Check if the input data has changed:

- **Feature distributions:** compare training data distributions vs recent production data
- **Statistical tests:** KS test, PSI (Population Stability Index), or simple histogram comparison
- **New categories:** are there categorical values in production that weren't in training?
- **Missing data patterns:** has the rate of nulls/missing values changed?
- **Volume changes:** is the prediction volume significantly different?

Flag any feature where the distribution has shifted significantly.
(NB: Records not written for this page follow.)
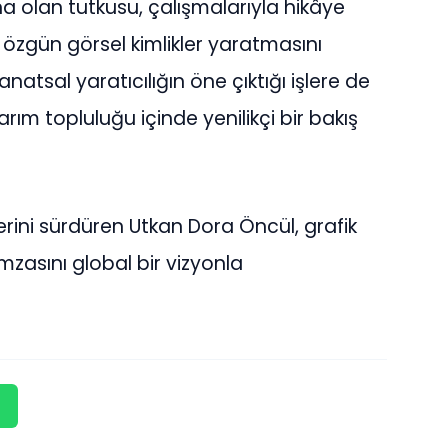
a olan tutkusu, çalışmalarıyla hikâye
 özgün görsel kimlikler yaratmasını
sanatsal yaratıcılığın öne çıktığı işlere de
rım topluluğu içinde yenilikçi bir bakış
rini sürdüren Utkan Dora Öncül, grafik
zasını global bir vizyonla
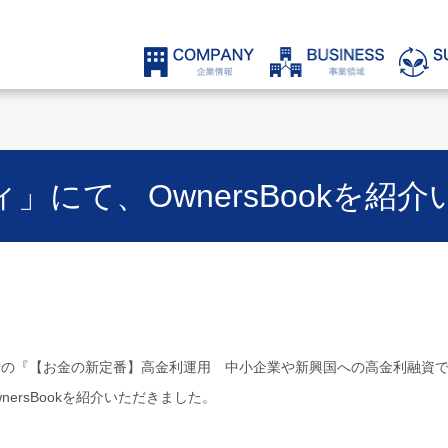
」にて、OwnersBookを紹
0月号の『【お金の新定番】高金利運用 中小企業や新興国への高金利融資で
ersBookを紹介いただきました。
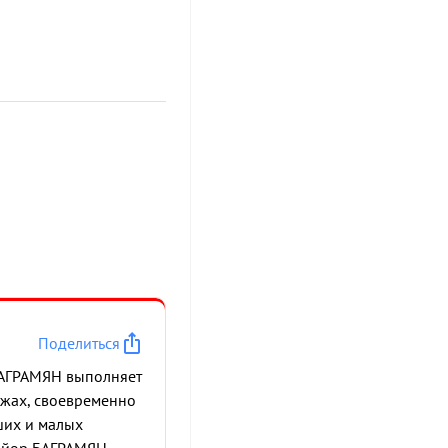
Поделиться
 БАГРАМЯН выполняет
ежах, своевременно
ших и малых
### Step 4: Prediction Distribution Changes

Check if the model's outputs have changed:

- **Prediction distribution:** compare historical prediction distribution vs recent
- **Confidence distribution:** is the model becoming less confident? More confident on wrong answers?
- **Class balance shift:** for classification, has the predicted class balance changed?
- **Output range shift:** for regression, has the output range moved?

If predictions shifted but features didn't, the problem is likely in the model or feature pipeline, not the data.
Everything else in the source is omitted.